Source data =
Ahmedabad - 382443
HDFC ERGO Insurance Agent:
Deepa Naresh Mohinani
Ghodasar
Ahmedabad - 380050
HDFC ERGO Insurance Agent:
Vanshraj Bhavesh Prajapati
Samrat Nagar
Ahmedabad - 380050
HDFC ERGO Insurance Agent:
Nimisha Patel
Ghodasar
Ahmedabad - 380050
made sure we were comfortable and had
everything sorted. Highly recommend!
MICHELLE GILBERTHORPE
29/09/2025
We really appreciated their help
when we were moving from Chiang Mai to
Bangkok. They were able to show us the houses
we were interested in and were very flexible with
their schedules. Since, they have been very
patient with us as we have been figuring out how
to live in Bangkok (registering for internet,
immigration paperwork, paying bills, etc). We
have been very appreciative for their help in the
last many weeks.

==

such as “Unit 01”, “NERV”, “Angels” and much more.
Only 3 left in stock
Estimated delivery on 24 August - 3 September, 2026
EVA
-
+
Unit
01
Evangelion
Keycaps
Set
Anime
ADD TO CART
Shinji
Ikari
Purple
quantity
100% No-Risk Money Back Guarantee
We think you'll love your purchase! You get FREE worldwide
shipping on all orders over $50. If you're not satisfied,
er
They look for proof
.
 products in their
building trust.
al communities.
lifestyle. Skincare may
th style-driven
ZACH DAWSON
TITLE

About this task =
Output the lines of the records above exactly as they appear, from the line containing "Ahmedabad - 382443" through the line containing "last many weeks.".

Result of this exercise =
Ahmedabad - 382443
HDFC ERGO Insurance Agent:
Deepa Naresh Mohinani
Ghodasar
Ahmedabad - 380050
HDFC ERGO Insurance Agent:
Vanshraj Bhavesh Prajapati
Samrat Nagar
Ahmedabad - 380050
HDFC ERGO Insurance Agent:
Nimisha Patel
Ghodasar
Ahmedabad - 380050
made sure we were comfortable and had
everything sorted. Highly recommend!
MICHELLE GILBERTHORPE
29/09/2025
We really appreciated their help
when we were moving from Chiang Mai to
Bangkok. They were able to show us the houses
we were interested in and were very flexible with
their schedules. Since, they have been very
patient with us as we have been figuring out how
to live in Bangkok (registering for internet,
immigration paperwork, paying bills, etc). We
have been very appreciative for their help in the
last many weeks.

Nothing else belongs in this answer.